There are other reasons that we would like to have a large family. One is that we just love kids! We would also like to adopt at some point...maybe when our biological children are grown, maybe before that.
We recently listened to
Voddie Baucham give a lecture called
"The Centrality of the Home in Evangelism and Discipleship". It is excellent and I think that all parents should listen to it. It includes some very startling statistics. For example, he says that 1) 75 to 88 percent of Christian young people (who have grown up in the church and who call themselves "born-again evangelicals") forsake their faith by the end of their freshman year in college. 2) The current birth rate in America is 1.8 children per couple. So if you're generous and say that the birth rate is 2 children per couple and that we're only losing 75% of our young people, then it takes 2 Christian families (4 people) in one generation to get 1 Christian into the next. Baucham says that in order to make up for what we're losing...to just break even...we would have to be reaching 3 lost people for every 1 Christian. But according to the Southern Baptist Journal of Theology, we are actually reaching 1 lost person for every 43 Christians. So we are basically extinguishing ourselves.
I know that just because we have, say, ten children, does not mean that none of those children will forsake their faith. By God's grace they won't.

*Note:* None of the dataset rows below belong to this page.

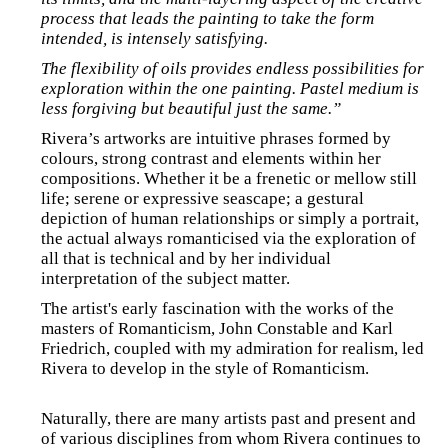
process that leads the painting to take the form
intended, is intensely satisfying.
The flexibility of oils provides endless possibilities for
exploration within the one painting. Pastel medium is
less forgiving but beautiful just the same.”
Rivera’s artworks are intuitive phrases formed by
colours, strong contrast and elements within her
compositions. Whether it be a frenetic or mellow still
life; serene or expressive seascape; a gestural
depiction of human relationships or simply a portrait,
the actual always romanticised via the exploration of
all that is technical and by her individual
interpretation of the subject matter.
The artist's early fascination with the works of the
masters of Romanticism, John Constable and Karl
Friedrich, coupled with my admiration for realism, led
Rivera to develop in the style of Romanticism.
Naturally, there are many artists past and present and
of various disciplines from whom Rivera continues to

We most definitely have a monumental responsibility in raising our children, and these kinds of facts remind me that I constantly need to be humbly before God in prayer for my children, my husband, and myself as we raise them.
As far as caring for a large family goes, I definitely can't do it in my own strength. I have to ask God for wisdom, grace, patience, humility, etc every single day. But I don't believe that He will give me more than I can handle with His help (including children with disabilities). I cannot raise one child properly without His aid and guidance, but if I am just a vessel ready and willing for Him to use, then He can use me to accomplish an awful lot! God gives life and He is able to provide for that life...physically, emotionally, spiritually, and in every other way. The hard part is to remember to rely on Him and not to try to control everything myself...something that I need to work on.
There is so much more that could be said, but this is already quite lengthy. Feel free to comment or ask questions. I definitely don't have all of the answers (far from it!), but discussion is good and I would enjoy hearing your viewpoints.